Contra la idea consagrada de que el imperio fue liquidado para liberar las naciones que lo integraban, Fejto recuerda que «los pueblos no fueron consultados. Se sabe que numerosos diputados serbios, croatas y eslovenos del Reichstag se opusieron a la unión de sus regiones a Serbia, deseosos como estaban de permanecer en el seno de Austria-Hungría. Nada prueba que los habitantes de Moravia, de Bohemia, hayan querido separarse de la monarquía. En cuanto a los húngaros, proclamaron hasta el último momento su voluntad de permanecer en el marco de la monarquía. En esas condiciones, no se puede hablar de democracia ni de libertad de las naciones. Éstas, lo repito, no fueron consultadas».

Al revisionismo de hoy se adelantó el mismo Roth con varios ensayos: Su majestad imperial, real y apostólica, Los veteranos de la corona imperial y real y Discurso sobre el viejo emperador, y con novelas como La cripta de los capuchinos y, sobre todo, con La marcha Radetzky.

Por el derecho de su talento propio, su inventiva, su retentiva para el detalle revelador, su fascinación por las formas, los objetos y los rituales, su sensualidad, su capacidad de compadecer y admirar, de ver «en cada ser humano la imagen de Dios», estaba llamado a participar en la fiesta —cruel, como toda fiesta— de los sentidos y de la inteligencia que fue la Viena imperial; le tocó la tarea de retratar una época de decadencia, de antisemitismo galopante, de nacionalismo pangermánico, de provincianismo, de crisis económica, de catástrofe en ciernes, de nostalgias de un pasado arcádico, de desorientación, pero donde la vida intelectual seguía siendo rica y varia. Sus seis primeras novelas —La tela de araña, Hotel Savoy, Fuga sin fin— cuentan la peripecia de militares que regresan a casa desde los campos de prisioneros en Rusia, donde han estado internados. Peripecia confusa, desnortada, pues se trata de un regreso imposible: en el ínterin tanto los protagonistas de esas novelas como su autor han sufrido experiencias radicalmente transformadoras.

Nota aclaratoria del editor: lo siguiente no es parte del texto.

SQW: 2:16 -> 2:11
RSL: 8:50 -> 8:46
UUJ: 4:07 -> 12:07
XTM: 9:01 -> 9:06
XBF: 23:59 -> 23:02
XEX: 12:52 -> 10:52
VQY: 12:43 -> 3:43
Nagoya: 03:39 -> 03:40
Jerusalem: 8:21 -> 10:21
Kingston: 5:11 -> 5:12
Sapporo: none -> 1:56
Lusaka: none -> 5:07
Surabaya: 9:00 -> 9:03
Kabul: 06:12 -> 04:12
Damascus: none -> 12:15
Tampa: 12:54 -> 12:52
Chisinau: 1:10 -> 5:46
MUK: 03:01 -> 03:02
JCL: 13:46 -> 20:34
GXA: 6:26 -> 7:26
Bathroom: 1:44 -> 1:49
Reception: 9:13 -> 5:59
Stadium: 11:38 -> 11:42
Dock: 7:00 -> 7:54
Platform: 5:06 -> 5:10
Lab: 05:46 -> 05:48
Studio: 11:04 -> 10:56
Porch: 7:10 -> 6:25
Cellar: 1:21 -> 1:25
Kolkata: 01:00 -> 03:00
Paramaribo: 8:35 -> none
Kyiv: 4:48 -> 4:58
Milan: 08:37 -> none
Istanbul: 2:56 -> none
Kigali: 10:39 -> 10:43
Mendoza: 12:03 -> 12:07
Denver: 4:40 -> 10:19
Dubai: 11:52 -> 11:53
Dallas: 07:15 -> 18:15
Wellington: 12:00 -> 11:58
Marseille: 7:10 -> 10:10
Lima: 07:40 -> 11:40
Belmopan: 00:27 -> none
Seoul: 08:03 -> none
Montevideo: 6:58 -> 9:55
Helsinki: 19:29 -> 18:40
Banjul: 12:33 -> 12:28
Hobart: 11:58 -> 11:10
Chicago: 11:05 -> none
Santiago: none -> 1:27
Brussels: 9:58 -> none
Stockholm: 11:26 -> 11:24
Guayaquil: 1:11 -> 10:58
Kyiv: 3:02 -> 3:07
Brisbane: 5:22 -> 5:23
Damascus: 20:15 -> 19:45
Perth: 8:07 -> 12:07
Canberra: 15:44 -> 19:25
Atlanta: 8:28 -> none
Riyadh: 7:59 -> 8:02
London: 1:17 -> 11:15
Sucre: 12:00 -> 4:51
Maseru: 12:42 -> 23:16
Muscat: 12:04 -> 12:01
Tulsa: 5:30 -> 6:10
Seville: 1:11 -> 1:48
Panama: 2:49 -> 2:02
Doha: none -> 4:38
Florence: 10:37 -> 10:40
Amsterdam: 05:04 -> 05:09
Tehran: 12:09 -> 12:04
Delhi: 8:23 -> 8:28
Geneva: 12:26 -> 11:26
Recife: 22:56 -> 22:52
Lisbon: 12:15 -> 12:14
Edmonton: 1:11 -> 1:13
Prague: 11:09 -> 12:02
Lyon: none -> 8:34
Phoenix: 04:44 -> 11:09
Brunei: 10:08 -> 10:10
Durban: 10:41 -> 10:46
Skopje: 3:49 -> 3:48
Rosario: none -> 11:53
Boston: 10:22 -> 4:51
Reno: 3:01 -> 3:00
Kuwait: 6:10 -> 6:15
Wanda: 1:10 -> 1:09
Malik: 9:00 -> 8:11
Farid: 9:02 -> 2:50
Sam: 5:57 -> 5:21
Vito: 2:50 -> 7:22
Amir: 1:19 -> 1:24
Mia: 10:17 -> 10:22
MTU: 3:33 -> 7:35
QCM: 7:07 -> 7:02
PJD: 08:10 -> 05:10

El Anticristo es un alegato moral a la vez extravagante y perogrullesco, ilustrado con relatos en función de parábolas; desprende una sensación de desequilibrio entre el mensaje, de raíz cristiana, católica y humanista, y el tono profético, unas veces arrebatado y visionario, otras llano, descriptivo, periodístico. Claro que en determinadas circunstancias la sensatez es revolucionaria: Roth aspiraba a dialogar, a influir, a convencer a lectores de Ostara, la revista que formó a Hitler y que predicaba la lucha de la raza rubia y heroica contra la de los «simios sodomitas hasta llegar al cuchillo de la castración». Predicar la tolerancia y el amor universal en una sociedad volcada al odio y la guerra es también ser intempestivo, y quizá por eso Roth adoptó el tono solemne de este singular ensayo.